Brian Bethel met the black-eyed children while paying his cable bill. In 1996 in Abilene, Texas, after finishing a late shift at the local newspaper, he was sitting in his car outside a strip mall, writing a check. Suddenly, the hair on the back of his neck stood up. He noticed a group of teenagers standing close to his car. The teens asked for a ride to their mother’s house to get money for tickets—they wanted to catch a late-night showing at the mall’s movie theater.
But something struck Bethel as odd. The movie they wanted to see had already started—45 minutes ago, in fact—and the teenagers sounded much older than they appeared to be.
Then, in the dim light of the parking lot, he saw: Their eyes were completely black.
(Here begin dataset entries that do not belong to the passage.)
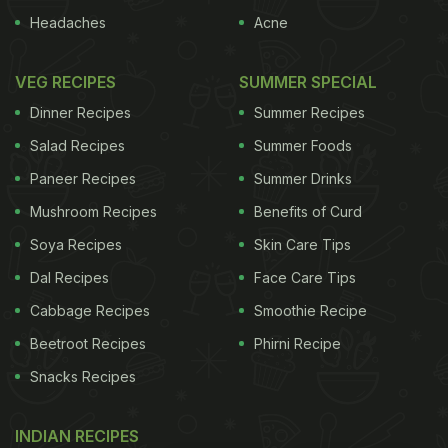
Headaches
Acne
VEG RECIPES
SUMMER SPECIAL
Dinner Recipes
Summer Recipes
Salad Recipes
Summer Foods
Paneer Recipes
Summer Drinks
Mushroom Recipes
Benefits of Curd
Soya Recipes
Skin Care Tips
Dal Recipes
Face Care Tips
Cabbage Recipes
Smoothie Recipe
Beetroot Recipes
Phirni Recipe
Snacks Recipes
INDIAN RECIPES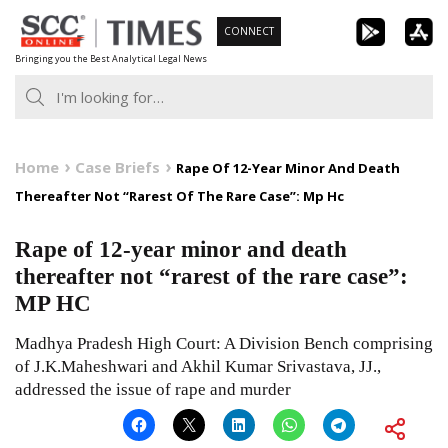
Skip
CONNECT
to
Bringing you the Best Analytical Legal News
content
Home
Case Briefs
Rape Of 12-Year Minor And Death
Thereafter Not “Rarest Of The Rare Case”: Mp Hc
Rape of 12-year minor and death
thereafter not “rarest of the rare case”:
MP HC
Madhya Pradesh High Court: A Division Bench comprising
of J.K.Maheshwari and Akhil Kumar Srivastava, JJ.,
addressed the issue of rape and murder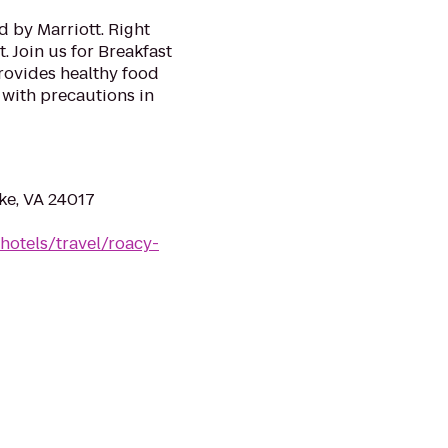
 by Marriott. Right
 Join us for Breakfast
provides healthy food
with precautions in
ke, VA 24017
hotels/travel/roacy-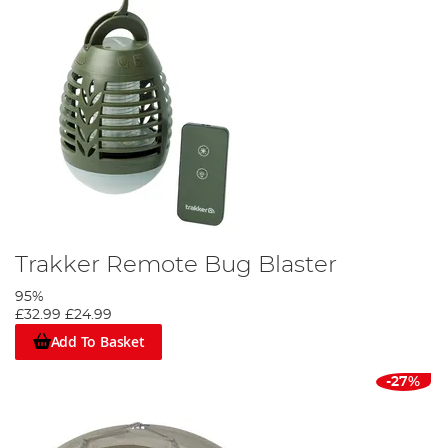
Trakker Remote Bug Blaster
95%
£32.99
£24.99
Add To Basket
-27%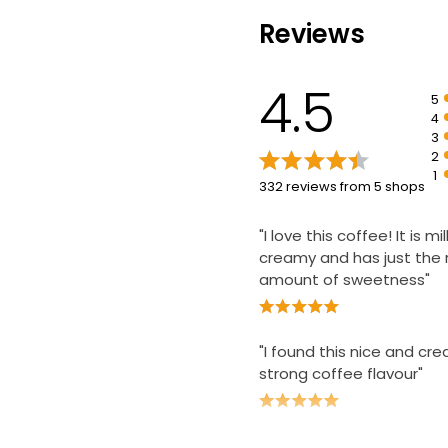
Reviews
4.5
5
4
3
2
1
332 reviews from 5 shops
"I love this coffee! It is m
creamy and has just the 
amount of sweetness"
"I found this nice and cr
strong coffee flavour"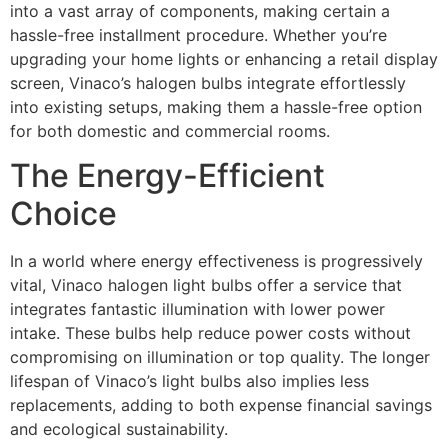
into a vast array of components, making certain a
hassle-free installment procedure. Whether you’re
upgrading your home lights or enhancing a retail display
screen, Vinaco’s halogen bulbs integrate effortlessly
into existing setups, making them a hassle-free option
for both domestic and commercial rooms.
The Energy-Efficient
Choice
In a world where energy effectiveness is progressively
vital, Vinaco halogen light bulbs offer a service that
integrates fantastic illumination with lower power
intake. These bulbs help reduce power costs without
compromising on illumination or top quality. The longer
lifespan of Vinaco’s light bulbs also implies less
replacements, adding to both expense financial savings
and ecological sustainability.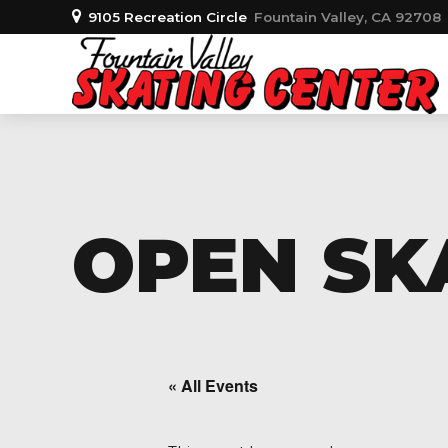
9105 Recreation Circle
Fountain Valley, CA 92708
OPEN SKA
« All Events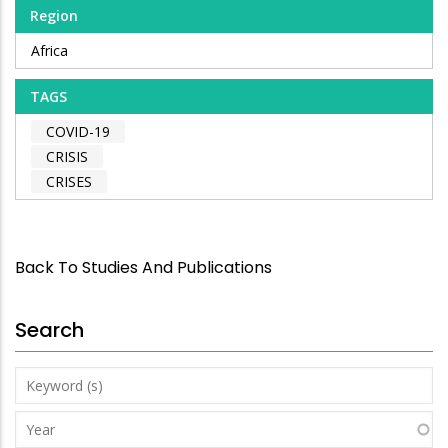
Region
Africa
TAGS
COVID-19
CRISIS
CRISES
Back To Studies And Publications
Search
Keyword
(s)
Year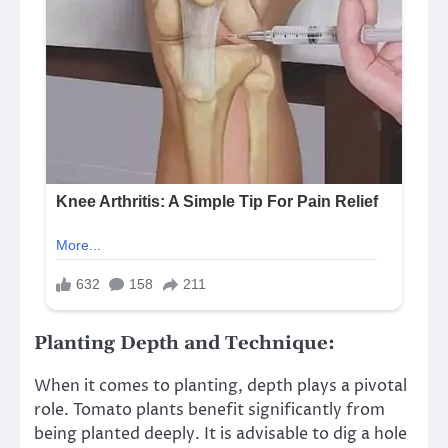
Planting Depth and Technique:
When it comes to planting, depth plays a pivotal
role. Tomato plants benefit significantly from
being planted deeply. It is advisable to dig a hole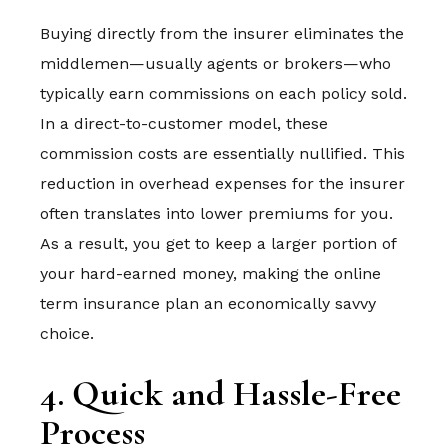
Buying directly from the insurer eliminates the
middlemen—usually agents or brokers—who
typically earn commissions on each policy sold.
In a direct-to-customer model, these
commission costs are essentially nullified. This
reduction in overhead expenses for the insurer
often translates into lower premiums for you.
As a result, you get to keep a larger portion of
your hard-earned money, making the online
term insurance plan an economically savvy
choice.
4. Quick and Hassle-Free
Process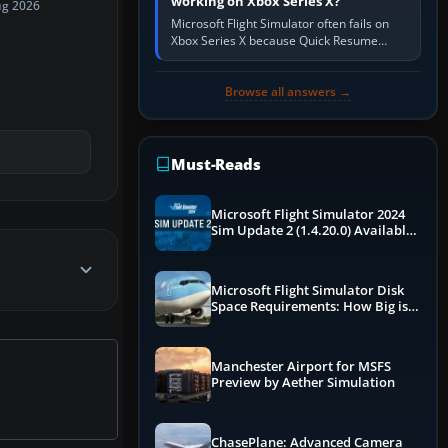
working on Xbox Series X?
ug 2026
Microsoft Flight Simulator often fails on
Xbox Series X because Quick Resume
preserved a bad session, an update is
incomplete, online data cannot…
Browse all answers →
Must-Reads
Microsoft Flight Simulator 2024
Sim Update 2 (1.4.20.0) Available
Now
Microsoft Flight Simulator Disk
Space Requirements: How Big is
MSFS?
Manchester Airport for MSFS
Preview by Aether Simulation
ChasePlane: Advanced Camera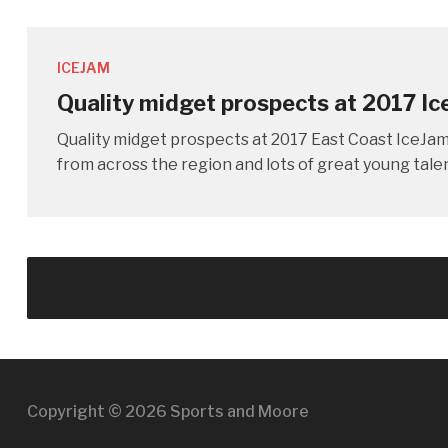
ICEJAM
Quality midget prospects at 2017 I
Quality midget prospects at 2017 East Coast IceJ
from across the region and lots of great young tal
Copyright © 2026 Sports and Moore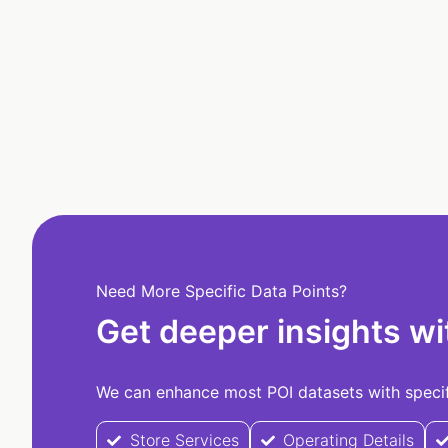
Need More Specific Data Points?
Get deeper insights wi
We can enhance most POI datasets with specifi
Store Services
Operating Details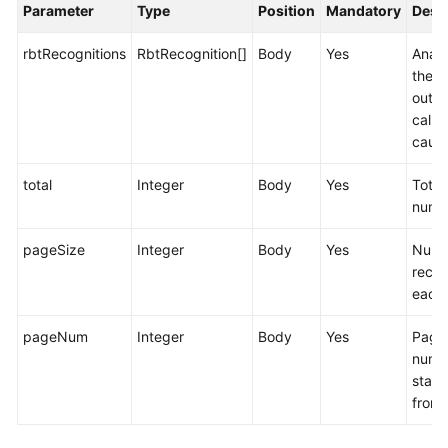
Parameter
Type
Position
Mandatory
Desc
rbtRecognitions
RbtRecognition[]
Body
Yes
Analy
the
outb
call f
cause
total
Integer
Body
Yes
Total
numb
pageSize
Integer
Body
Yes
Numb
recor
each
pageNum
Integer
Body
Yes
Page
numb
start
from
He threw his car into reverse and sped away. When he glanced back, the children were gone.
Bethel later wrote about this unsettling encounter for the Abilene News-Reporter and, in the decades since, stories about the black-eyed children have cropped up in several countries. Some details change from one account to the next, but scholars and urban legend enthusiasts alike agree that the figures are an example of death personified as a child. These malevolent, otherworldly creatures exploit a widely held belief that children are inherently good. Defenses lowered, their victims allow them inside, inviting death and destruction upon themselves.
At least, that’s the idea.
Author Jason Offutt, who teaches journalism at Northwest Missouri State University, has been researching black-eyed children for more than 10 years. He has interviewed people around the world who claim they’ve encountered the children. “Their eyes are like a rat’s eyes, just black,” Offutt says of the figures’ most notable feature. “There’s no pupil, there’s no white, there’s no iris, it’s just totally black.”
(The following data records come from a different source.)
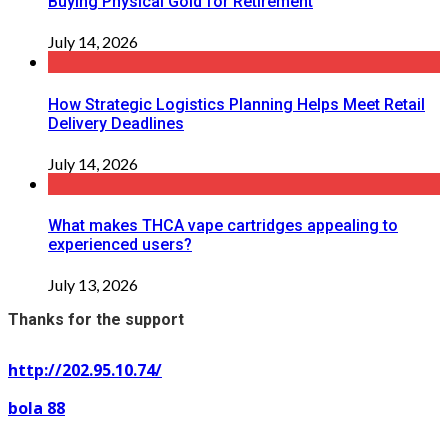
Buying Physical Gold for Retirement
July 14, 2026
How Strategic Logistics Planning Helps Meet Retail
Delivery Deadlines
July 14, 2026
What makes THCA vape cartridges appealing to
experienced users?
July 13, 2026
Thanks for the support
http://202.95.10.74/
bola 88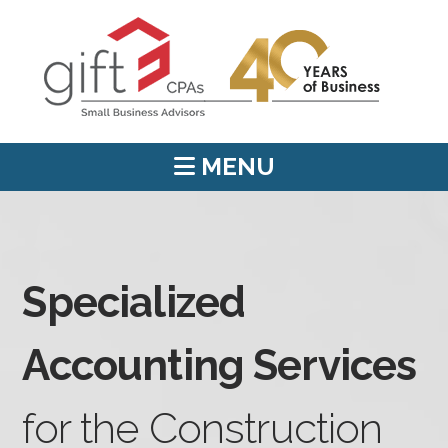
MENU
Specialized
Accounting Services
for the Construction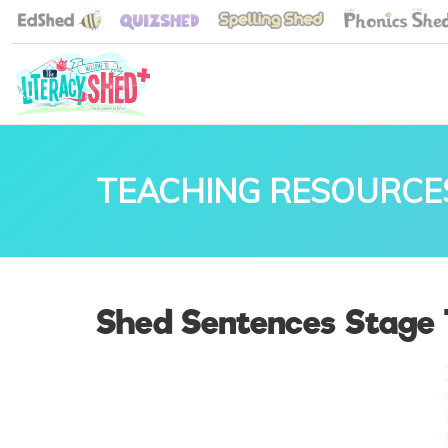
TEACHING RESOURCE
Shed Sentences Stage 1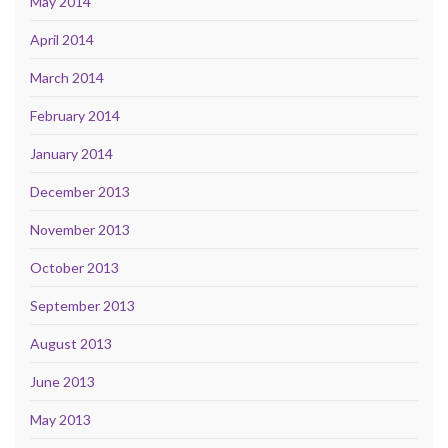
May 2014
April 2014
March 2014
February 2014
January 2014
December 2013
November 2013
October 2013
September 2013
August 2013
June 2013
May 2013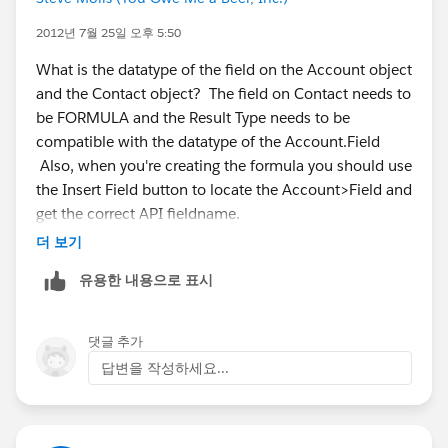
2012년 7월 25일 오후 5:50
Then create a workflow rule on the Contact object
What is the datatype of the field on the Account object
with the criteria being "Account Info not equal to
and the Contact object? The field on Contact needs to
blank". Set the action to be "Every time a record is
be FORMULA and the Result Type needs to be
created or edited".
compatible with the datatype of the Account.Field
Also, when you're creating the formula you should use
the Insert Field button to locate the Account>Field and
Then create a field update as an action on the
get the correct API fieldname.
workflow rule where the Contact Info field is updated
더 보기
with the formula "AccountInfo" (or whatever the name
of the Account field is).
유용한 내용으로 표시
This should update the Contact Info field everytime
댓글 추가
the Contact record is updated. This means if the
답변을 작성하세요...
Account Info field is edited, it is not updated on the
Contact until the Contact record has been updated in
some way.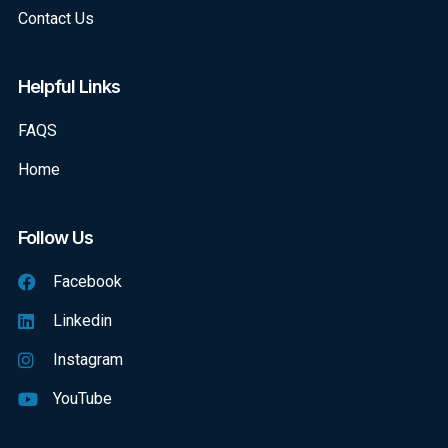
Contact Us
Helpful Links
FAQS
Home
Follow Us
Facebook
Linkedin
Instagram
YouTube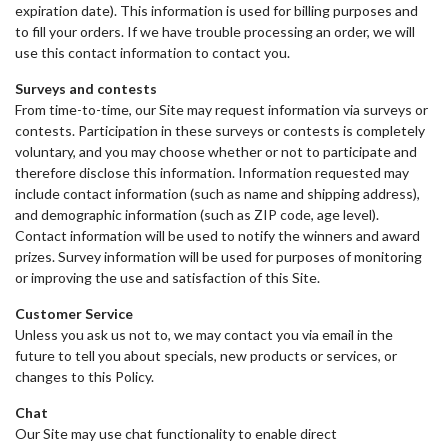
expiration date). This information is used for billing purposes and
to fill your orders. If we have trouble processing an order, we will
use this contact information to contact you.
Surveys and contests
From time-to-time, our Site may request information via surveys or
contests. Participation in these surveys or contests is completely
voluntary, and you may choose whether or not to participate and
therefore disclose this information. Information requested may
include contact information (such as name and shipping address),
and demographic information (such as ZIP code, age level).
Contact information will be used to notify the winners and award
prizes. Survey information will be used for purposes of monitoring
or improving the use and satisfaction of this Site.
Customer Service
Unless you ask us not to, we may contact you via email in the
future to tell you about specials, new products or services, or
changes to this Policy.
Chat
Our Site may use chat functionality to enable direct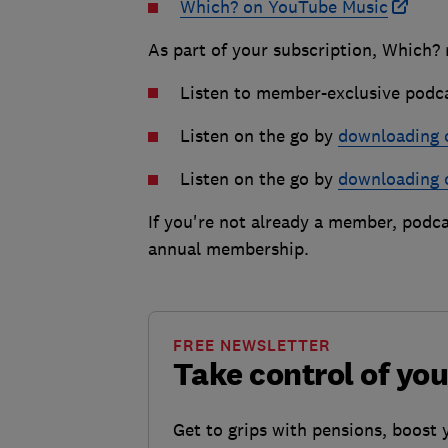
Which? on YouTube Music
As part of your subscription, Which?
Listen to member-exclusive podc
Listen on the go by
downloading 
Listen on the go by
downloading 
If you're not already a member, podca
annual membership.
FREE NEWSLETTER
Take control of yo
Get to grips with pensions, boost 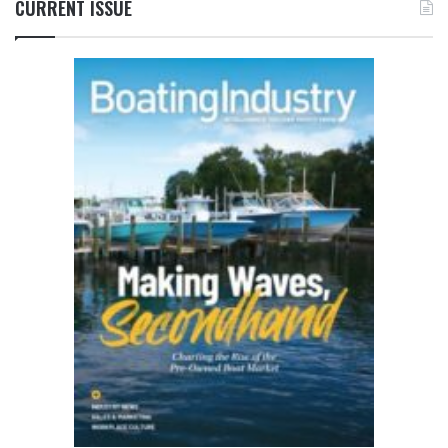
CURRENT ISSUE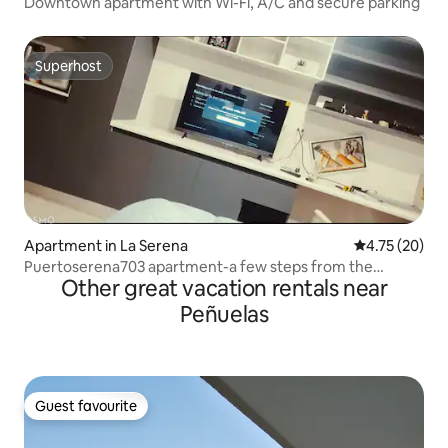
Downtown apartment with Wi-Fi, A/C and secure parking
Superhost
Superhost
Apartment in La Serena
4.75 out of 5
4.75 (20)
Puertoserena703 apartment-a few steps from the
Other great vacation rentals near
lighthouse
Peñuelas
Guest favourite
Guest favourite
In the stories, the children usually appear to be school-aged, anything from a kindergartener to a high schooler, and wear outdated clothing. In one account, the children wore new clothing with the logo of a sports team that had folded 10 years earlier.
The children are described as speaking in a monotone voice more mature than expected for their apparent age. They often repeat the same phrase. And they are insistent on being let inside, whether it’s into someone’s house or car.
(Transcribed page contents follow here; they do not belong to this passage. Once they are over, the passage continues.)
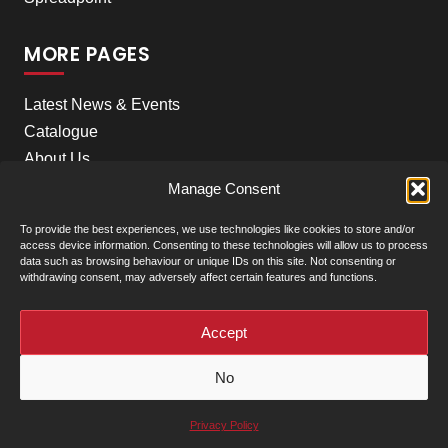
MORE PAGES
Latest News & Events
Catalogue
About Us
Careers
Manage Consent
Meet the team
To provide the best experiences, we use technologies like cookies to store and/or
Contact Us
access device information. Consenting to these technologies will allow us to process
data such as browsing behaviour or unique IDs on this site. Not consenting or
withdrawing consent, may adversely affect certain features and functions.
+
Our Locations
(click to show)
Accept
© Clarke Machinery - 2026 |
Privacy Policy
|
Terms &
No
Conditions of Sale
Powered by
Privacy Policy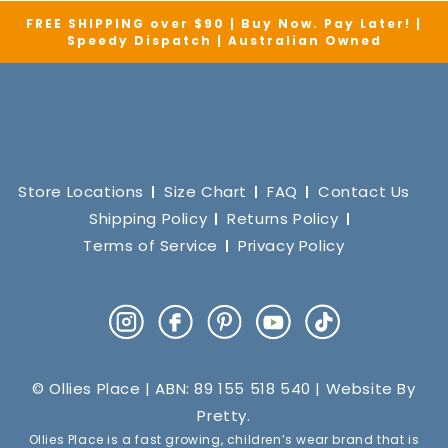
FREE SHIPPING over $90 | Buy Now. Pay Later! |
Speedy Dispatch | Australian Owned
Store Locations
Size Chart
FAQ
Contact Us
Shipping Policy
Returns Policy
Terms of Service
Privacy Policy
Instagram
Facebook
Pinterest
YouTube
TikTok
© Ollies Place | ABN: 89 155 518 540 | Website By
Pretty
.
Ollies Place is a fast growing, children’s wear brand that is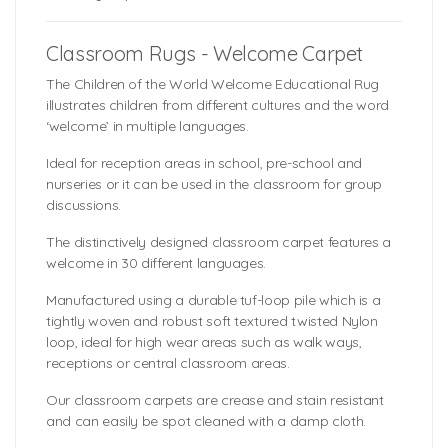
Classroom Rugs - Welcome Carpet
The Children of the World Welcome Educational Rug
illustrates children from different cultures and the word
‘welcome’ in multiple languages.
Ideal for reception areas in school, pre-school and
nurseries or it can be used in the classroom for group
discussions.
The distinctively designed classroom carpet features a
welcome in 30 different languages.
Manufactured using a durable tuf-loop pile which is a
tightly woven and robust soft textured twisted Nylon
loop, ideal for high wear areas such as walk ways,
receptions or central classroom areas.
Our classroom carpets are crease and stain resistant
and can easily be spot cleaned with a damp cloth.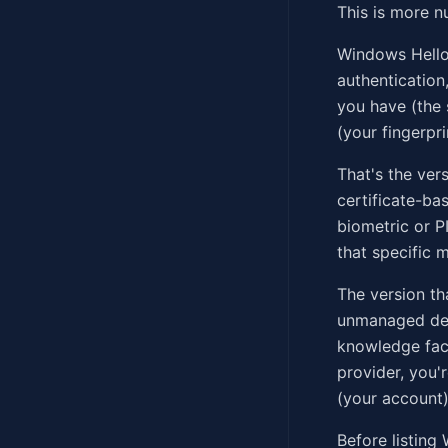
This is more 
Windows Hello 
authentication
you have (the 
(your fingerpri
That's the ver
certificate-ba
biometric or P
that specific 
The version th
unmanaged devi
knowledge fact
provider, you
(your account)
Before listin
The children plead at first, asking to make a phone call, use the bathroom, or catch a ride, but eventually become more aggressive, says Brigid Burke, an adjunct professor of religion at Montclair State University who has written about the urban legend.
A key element of the encounters, one that echoes older tales of devils and vampires, is that the children must be invited in to have any power over an individual. If denied, they eventually disappear or wander off—but not before terrifying their would-be victims.
“It’s scary because we don’t know what they want,” says Offutt. “We don’t know what they’re going to do when we let them in.”
“There are stories of people who have let them in and then disastrous things happen,” Burke says. According to the tales, catastrophes such as fatal accidents and cancer diagnoses follow in the children’s wake.
“They’re liminal in the sense they’re children but not quite,” Burke says. “There’s an uncanniness there because they sort of look like something that we expect but they’re not.” She adds: “In myth, [children are] supposed to represent a new beginning, a new possibility, a new birth—that’s not what these are.”
Burke says that one of her friends experienced a black-eyed child pounding on her door at 3 a.m., long before she had ever heard of the figures or read Burke’s scholarly research on the phenomenon.
The black-eyed children are not the only malevolent creatures masquerading as the vulnerable. Irish folklore warns of changelings—fairy babies swapped with humans. In some Native American traditions, particularly around California’s Lake Tahoe and Nevada’s Pyramid Lake, water babies are evil spirits (or sometimes merely overzealous guardians) whose cries lure people to their deaths. Like the black-eyed children, these much older folklore figures take advantage of “our desire to help people smaller and more helpless than we are,” Offutt says.
This tactic makes the children especially disturbing. “It seems a lot more calculated,” says Offutt, who claims to be a true believer. “I think this is what they choose to look like.”
Bethel’s tale of the parking lot encounter nearly 30 years ago was the first known mention of the black-eyed children, but the creepy concept has spread like ghostly wildfire online, even as hard evidence remains elusive.
Still, when there’s a knock at the door or a pleading figure suddenly at your car window, it’s best to get a good look at their eyes before letting them in.